• **YOUR TASK**:
All of the data should be restated word for word, with the pictures omitted.
##### RECORDED DATA
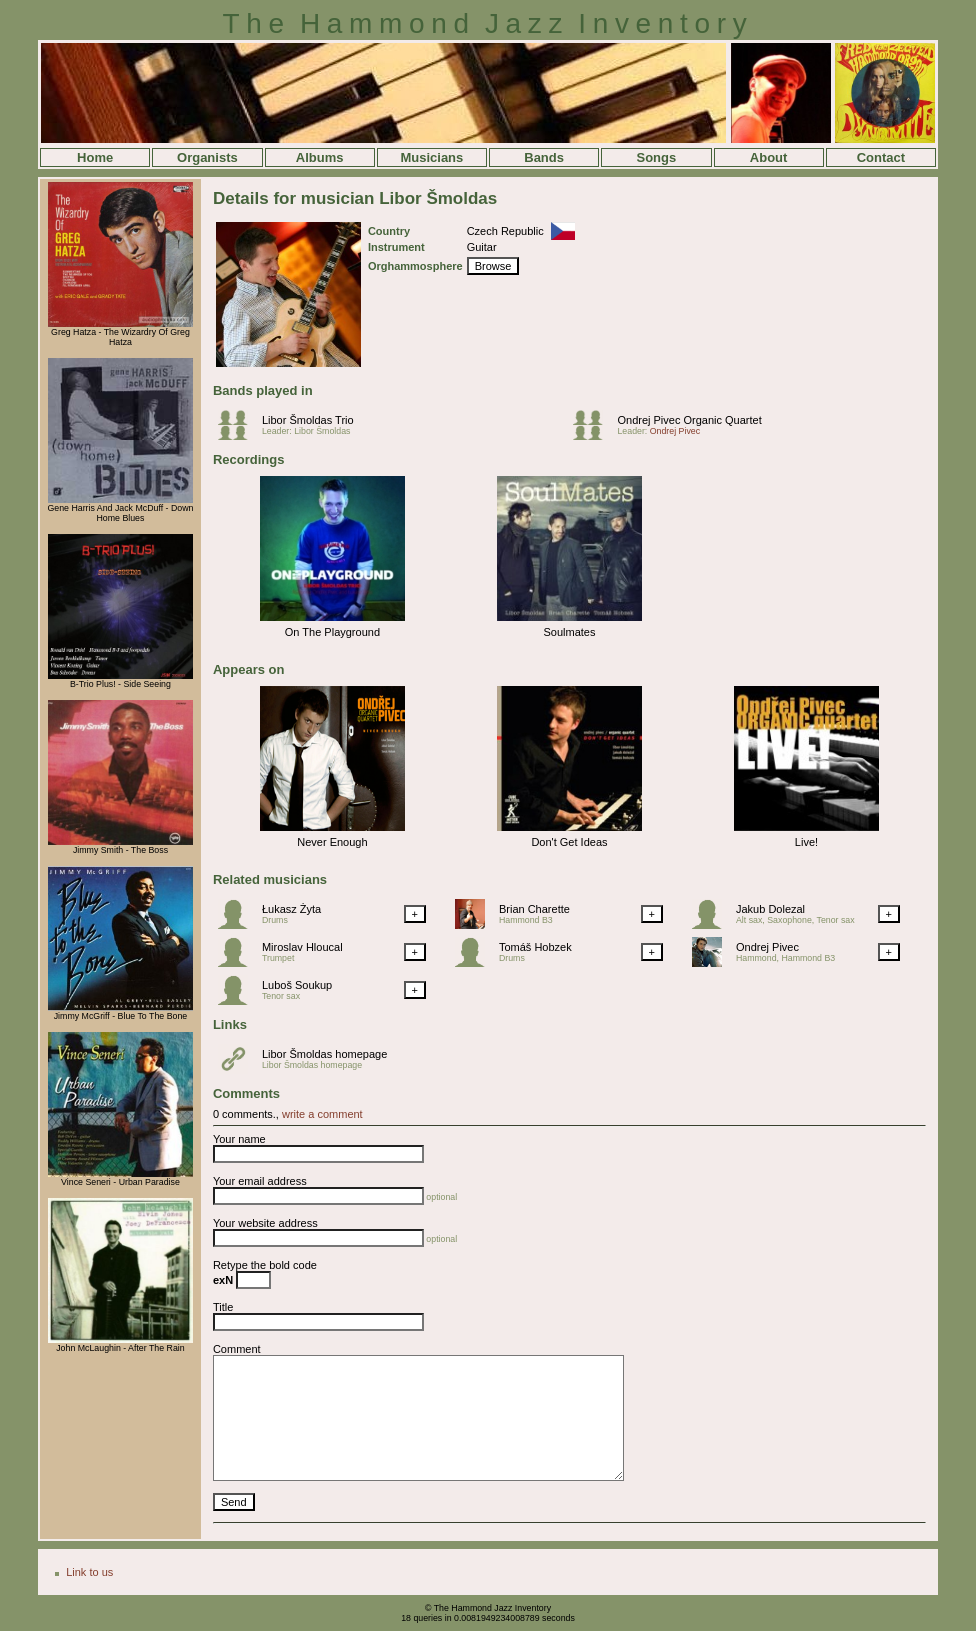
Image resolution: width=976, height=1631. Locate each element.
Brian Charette (534, 909)
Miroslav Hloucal (302, 947)
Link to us (89, 1572)
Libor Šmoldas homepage (324, 1054)
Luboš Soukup (297, 985)
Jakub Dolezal (770, 909)
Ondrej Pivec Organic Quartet (689, 420)
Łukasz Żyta (291, 909)
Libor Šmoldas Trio (308, 420)
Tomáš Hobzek (535, 947)
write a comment (322, 1114)
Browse (493, 266)
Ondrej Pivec (675, 431)
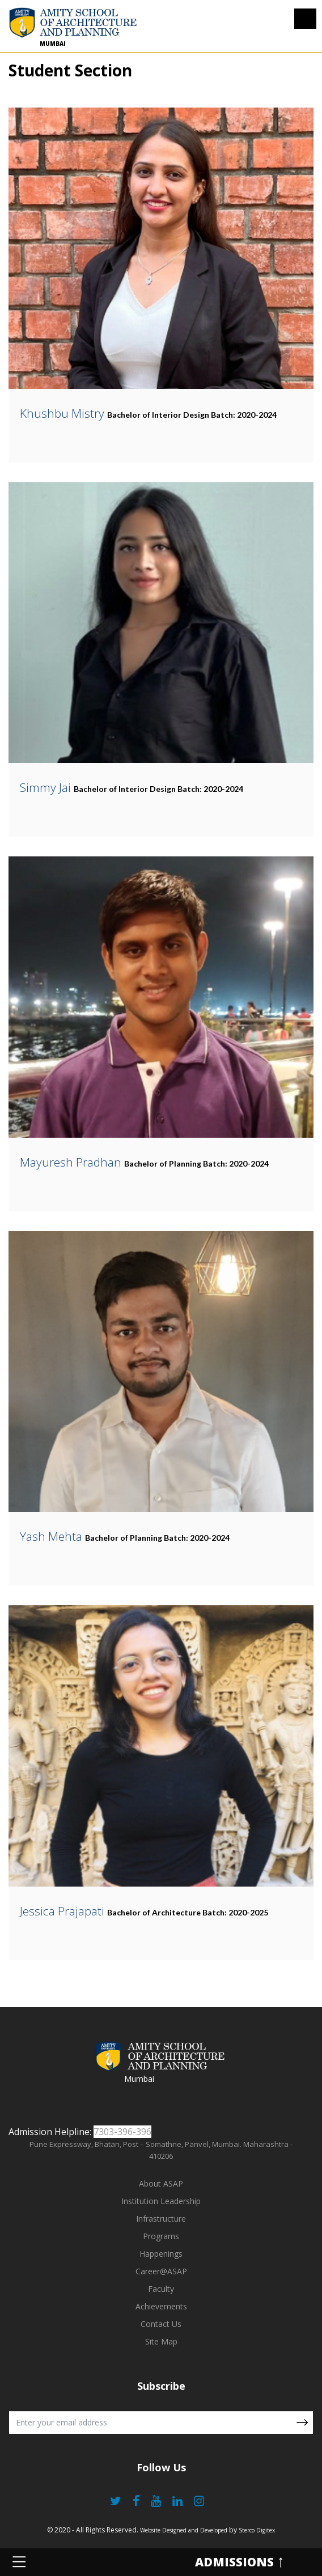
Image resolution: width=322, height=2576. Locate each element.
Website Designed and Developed (183, 2530)
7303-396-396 (122, 2131)
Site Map (161, 2341)
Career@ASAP (161, 2271)
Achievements (161, 2306)
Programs (161, 2236)
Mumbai (53, 44)
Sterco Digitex (257, 2530)
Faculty (161, 2288)
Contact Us (161, 2323)
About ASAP (161, 2183)
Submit (302, 2422)
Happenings (161, 2253)
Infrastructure (161, 2218)
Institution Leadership (161, 2201)
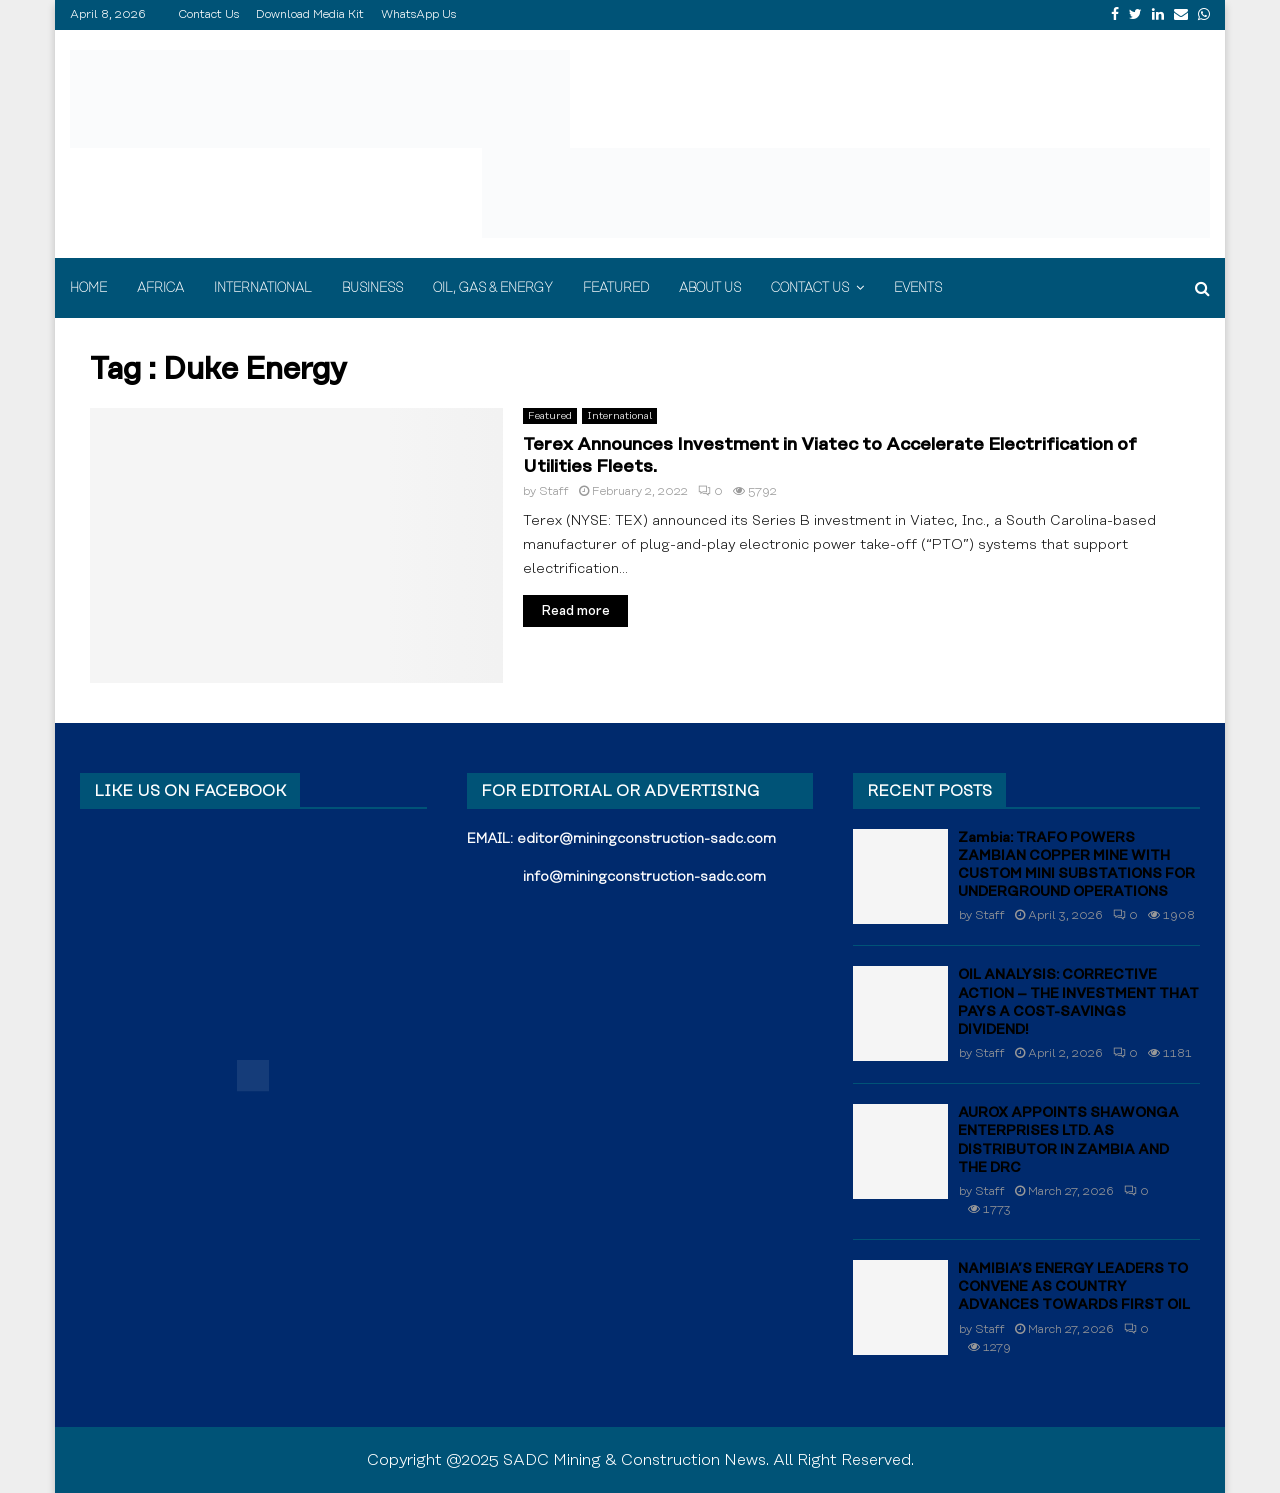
##########
• **ANSWER TO THE PROBLEM**:
Image resolution: width=976, height=1631. Locate each element.
Brian Charette (534, 909)
Miroslav Hloucal (302, 947)
Link to us (89, 1572)
Libor Šmoldas homepage (324, 1054)
Luboš Soukup (297, 985)
Jakub Dolezal (770, 909)
Ondrej Pivec Organic Quartet (689, 420)
Łukasz Żyta (291, 909)
Libor Šmoldas Trio (308, 420)
Tomáš Hobzek (535, 947)
write a comment (322, 1114)
Browse (493, 266)
Ondrej Pivec (675, 431)
Image resolution: width=322, height=2576. Locate each element.
Website Designed and Developed (183, 2530)
7303-396-396 (122, 2131)
Site Map (161, 2341)
Career@ASAP (161, 2271)
Achievements (161, 2306)
Programs (161, 2236)
Mumbai (53, 44)
Sterco Digitex (257, 2530)
Faculty (161, 2288)
Contact Us (161, 2323)
About ASAP (161, 2183)
Submit (302, 2422)
Happenings (161, 2253)
Infrastructure (161, 2218)
Institution Leadership (161, 2201)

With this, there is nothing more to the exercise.